WHAT IS EXPECTED
A verbatim copy of the data below is the required output.

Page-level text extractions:
──────

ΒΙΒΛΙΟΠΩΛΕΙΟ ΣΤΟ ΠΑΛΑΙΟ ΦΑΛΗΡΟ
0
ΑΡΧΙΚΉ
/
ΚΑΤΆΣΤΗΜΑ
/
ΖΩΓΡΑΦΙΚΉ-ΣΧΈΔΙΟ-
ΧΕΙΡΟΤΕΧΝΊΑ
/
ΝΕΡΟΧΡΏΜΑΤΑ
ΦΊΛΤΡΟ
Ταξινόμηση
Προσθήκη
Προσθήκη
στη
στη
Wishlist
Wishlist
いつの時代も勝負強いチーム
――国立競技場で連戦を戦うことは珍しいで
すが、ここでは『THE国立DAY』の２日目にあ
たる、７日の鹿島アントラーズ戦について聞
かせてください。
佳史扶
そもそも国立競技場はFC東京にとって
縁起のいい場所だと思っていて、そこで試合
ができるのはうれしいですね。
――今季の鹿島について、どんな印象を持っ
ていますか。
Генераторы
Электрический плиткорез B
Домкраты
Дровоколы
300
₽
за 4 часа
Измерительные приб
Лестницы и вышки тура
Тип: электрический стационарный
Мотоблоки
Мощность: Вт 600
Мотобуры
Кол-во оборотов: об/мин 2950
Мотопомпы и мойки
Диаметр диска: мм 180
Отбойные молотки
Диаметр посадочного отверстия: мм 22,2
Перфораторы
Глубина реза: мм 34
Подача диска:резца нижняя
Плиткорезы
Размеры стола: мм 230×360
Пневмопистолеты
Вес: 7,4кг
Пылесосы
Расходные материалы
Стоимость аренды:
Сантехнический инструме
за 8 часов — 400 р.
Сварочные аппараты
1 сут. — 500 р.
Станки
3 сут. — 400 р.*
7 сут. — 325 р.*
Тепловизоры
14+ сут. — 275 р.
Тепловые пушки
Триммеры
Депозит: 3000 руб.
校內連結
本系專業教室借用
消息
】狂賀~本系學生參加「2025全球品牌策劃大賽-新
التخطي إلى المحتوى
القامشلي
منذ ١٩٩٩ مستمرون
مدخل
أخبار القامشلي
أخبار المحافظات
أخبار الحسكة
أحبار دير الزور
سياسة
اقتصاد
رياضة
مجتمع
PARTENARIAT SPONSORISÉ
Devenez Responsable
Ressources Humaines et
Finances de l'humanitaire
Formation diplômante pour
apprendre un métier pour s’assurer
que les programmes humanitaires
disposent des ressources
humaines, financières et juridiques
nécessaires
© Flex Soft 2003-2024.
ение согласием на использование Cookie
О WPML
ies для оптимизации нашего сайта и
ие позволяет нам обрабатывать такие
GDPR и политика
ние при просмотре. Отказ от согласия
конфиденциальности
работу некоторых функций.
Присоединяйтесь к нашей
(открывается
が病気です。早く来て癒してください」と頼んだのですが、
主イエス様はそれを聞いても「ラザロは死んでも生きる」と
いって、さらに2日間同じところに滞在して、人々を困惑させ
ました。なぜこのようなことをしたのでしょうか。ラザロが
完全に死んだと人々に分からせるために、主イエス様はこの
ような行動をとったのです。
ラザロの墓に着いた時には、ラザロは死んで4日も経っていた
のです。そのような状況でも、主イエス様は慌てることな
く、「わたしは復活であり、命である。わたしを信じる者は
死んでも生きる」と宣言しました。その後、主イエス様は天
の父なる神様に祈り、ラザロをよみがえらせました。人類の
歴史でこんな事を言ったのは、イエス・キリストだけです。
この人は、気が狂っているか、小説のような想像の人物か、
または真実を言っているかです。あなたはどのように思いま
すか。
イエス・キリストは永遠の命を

──────

ANSWER TO THE PROBLEM
ΒΙΒΛΙΟΠΩΛΕΙΟ ΣΤΟ ΠΑΛΑΙΟ ΦΑΛΗΡΟ
0
ΑΡΧΙΚΉ
/
ΚΑΤΆΣΤΗΜΑ
/
ΖΩΓΡΑΦΙΚΉ-ΣΧΈΔΙΟ-
ΧΕΙΡΟΤΕΧΝΊΑ
/
ΝΕΡΟΧΡΏΜΑΤΑ
ΦΊΛΤΡΟ
Ταξινόμηση
Προσθήκη
Προσθήκη
στη
στη
Wishlist
Wishlist
いつの時代も勝負強いチーム
――国立競技場で連戦を戦うことは珍しいで
すが、ここでは『THE国立DAY』の２日目にあ
たる、７日の鹿島アントラーズ戦について聞
かせてください。
佳史扶
そもそも国立競技場はFC東京にとって
縁起のいい場所だと思っていて、そこで試合
ができるのはうれしいですね。
――今季の鹿島について、どんな印象を持っ
ていますか。
Генераторы
Электрический плиткорез B
Домкраты
Дровоколы
300
₽
за 4 часа
Измерительные приб
Лестницы и вышки тура
Тип: электрический стационарный
Мотоблоки
Мощность: Вт 600
Мотобуры
Кол-во оборотов: об/мин 2950
Мотопомпы и мойки
Диаметр диска: мм 180
Отбойные молотки
Диаметр посадочного отверстия: мм 22,2
Перфораторы
Глубина реза: мм 34
Подача диска:резца нижняя
Плиткорезы
Размеры стола: мм 230×360
Пневмопистолеты
Вес: 7,4кг
Пылесосы
Расходные материалы
Стоимость аренды:
Сантехнический инструме
за 8 часов — 400 р.
Сварочные аппараты
1 сут. — 500 р.
Станки
3 сут. — 400 р.*
7 сут. — 325 р.*
Тепловизоры
14+ сут. — 275 р.
Тепловые пушки
Триммеры
Депозит: 3000 руб.
校內連結
本系專業教室借用
消息
】狂賀~本系學生參加「2025全球品牌策劃大賽-新
التخطي إلى المحتوى
القامشلي
منذ ١٩٩٩ مستمرون
مدخل
أخبار القامشلي
أخبار المحافظات
أخبار الحسكة
أحبار دير الزور
سياسة
اقتصاد
رياضة
مجتمع
PARTENARIAT SPONSORISÉ
Devenez Responsable
Ressources Humaines et
Finances de l'humanitaire
Formation diplômante pour
apprendre un métier pour s’assurer
que les programmes humanitaires
disposent des ressources
humaines, financières et juridiques
nécessaires
© Flex Soft 2003-2024.
ение согласием на использование Cookie
О WPML
ies для оптимизации нашего сайта и
ие позволяет нам обрабатывать такие
GDPR и политика
ние при просмотре. Отказ от согласия
конфиденциальности
работу некоторых функций.
Присоединяйтесь к нашей
(открывается
が病気です。早く来て癒してください」と頼んだのですが、
主イエス様はそれを聞いても「ラザロは死んでも生きる」と
いって、さらに2日間同じところに滞在して、人々を困惑させ
ました。なぜこのようなことをしたのでしょうか。ラザロが
完全に死んだと人々に分からせるために、主イエス様はこの
ような行動をとったのです。
ラザロの墓に着いた時には、ラザロは死んで4日も経っていた
のです。そのような状況でも、主イエス様は慌てることな
く、「わたしは復活であり、命である。わたしを信じる者は
死んでも生きる」と宣言しました。その後、主イエス様は天
の父なる神様に祈り、ラザロをよみがえらせました。人類の
歴史でこんな事を言ったのは、イエス・キリストだけです。
この人は、気が狂っているか、小説のような想像の人物か、
または真実を言っているかです。あなたはどのように思いま
すか。
イエス・キリストは永遠の命を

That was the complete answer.